# Allis Chalmers 160 brakes



## Farmerbrown2 (Sep 25, 2018)

My cousin bought this AC 160 he is complaining that it doesn't stop well. My father believed that tractors where red and green and pumpkins where orange . So I know nothing about AC stuff but from what I found on the internet I believe the brakes on this 160 are similar to the brakes on a IH 560. So am I correct to take them apart clean with brake clean and scuff brake disc with wire wheel reassemble and should be good to stop or am I missing something.


----------



## Vol (Jul 5, 2009)

farmerbrown said:


> My cousin bought this AC 160 he is complaining that it doesn't stop well. My father believed that tractors where red and green and pumpkins where orange . So I know nothing about AC stuff but from what I found on the internet I believe the brakes on this 160 are similar to the brakes on a IH 560. So am I correct to take them apart clean with brake clean and scuff brake disc with wire wheel reassemble and should be good to stop or am I missing something.

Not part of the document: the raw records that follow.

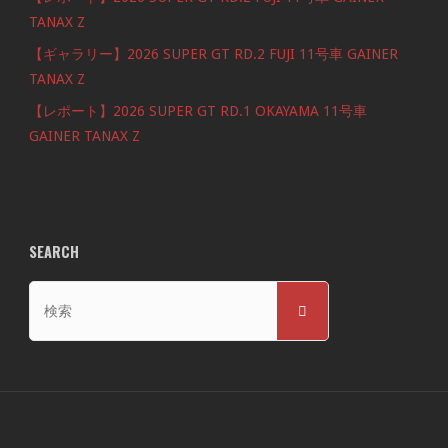
TANAX Z
【ギャラリー】2026 SUPER GT RD.2 FUJI 11号車 GAINER
TANAX Z
【レポート】2026 SUPER GT RD.1 OKAYAMA 11号車
GAINER TANAX Z
SEARCH
検
検
索
索
対
象:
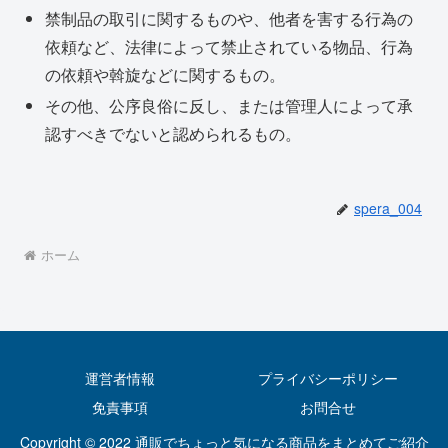
禁制品の取引に関するものや、他者を害する行為の
依頼など、法律によって禁止されている物品、行為
の依頼や斡旋などに関するもの。
その他、公序良俗に反し、または管理人によって承
認すべきでないと認められるもの。
spera_004
ホーム
運営者情報
プライバシーポリシー
免責事項
お問合せ
Copyright © 2022 通販でちょっと気になる商品をまとめてご紹介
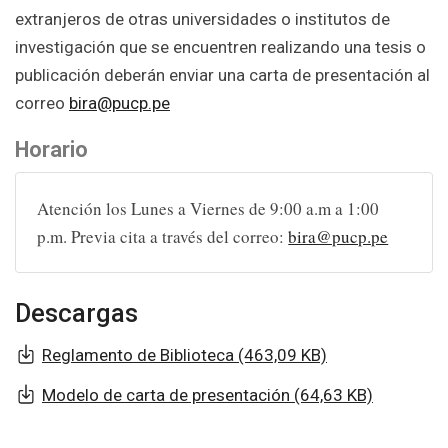
extranjeros de otras universidades o institutos de
investigación que se encuentren realizando una tesis o
publicación deberán enviar una carta de presentación al
correo
bira@pucp.pe
Horario
Atención los Lunes a Viernes de 9:00 a.m a 1:00
p.m. Previa cita a través del correo:
bira@pucp.pe
Descargas
Reglamento de Biblioteca (463,09 KB)
Modelo de carta de presentación (64,63 KB)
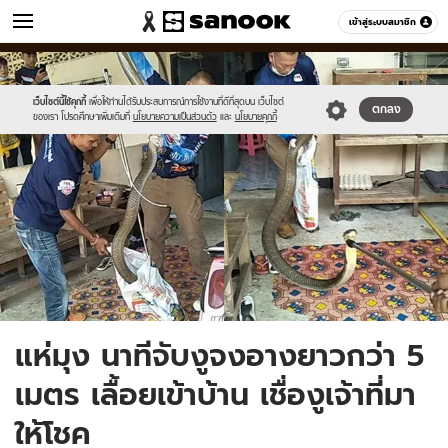
ข่าว
เข้าสู่ระบบสมาชิก
หมวดอื่นๆ
//s.isanook.com/ns/0/ud/1668/8341922/snake.jpg
Sanook
//s.isanook.com/sr/0/images/logo-
600
60
new-
sanook.png
เว็บไซต์นี้ใช้คุกกี้
เพื่อให้ท่านได้รับประสบการณ์การใช้งานที่ดีที่สุดบน เว็บไซต์
ตกลง
ของเรา โปรดศึกษาเพิ่มเติมที่
นโยบายความเป็นส่วนตัว
และ
นโยบายคุกกี้
แห่มุง นาทีจับงูจงอางยาวกว่า 5
เมตร เลื้อยเข้าบ้าน เชื่องูเจ้าที่มา
ให้โชค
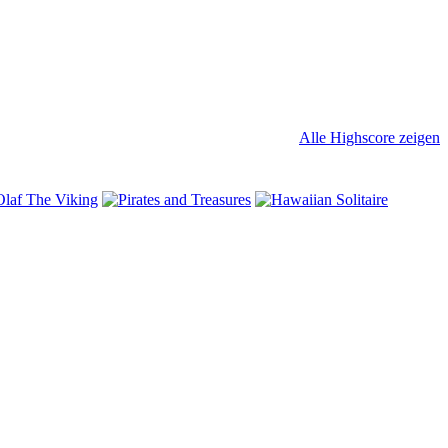
Alle Highscore zeigen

Send stack em up a PM. He is a AC knowledgable.

Regards, Mike


----------



## mlappin (Jun 25, 2009)

From looking at the parts breakdown on Agco's site they look very similar to what a lot of the Oliver's used although it appears the adjustment is different. Sometimes the grooves in the discs get completely full of brake dust, especially if it's seeping a little gear oil, sometimes cleaning the discs help, sometimes just need new discs if no adjustment is left. It won't take very much wear on the disc compared to new until they just don't work correctly. Biggest indicator of needing new discs is if the brakes won't release once applied unless you move in the opposite direction.


----------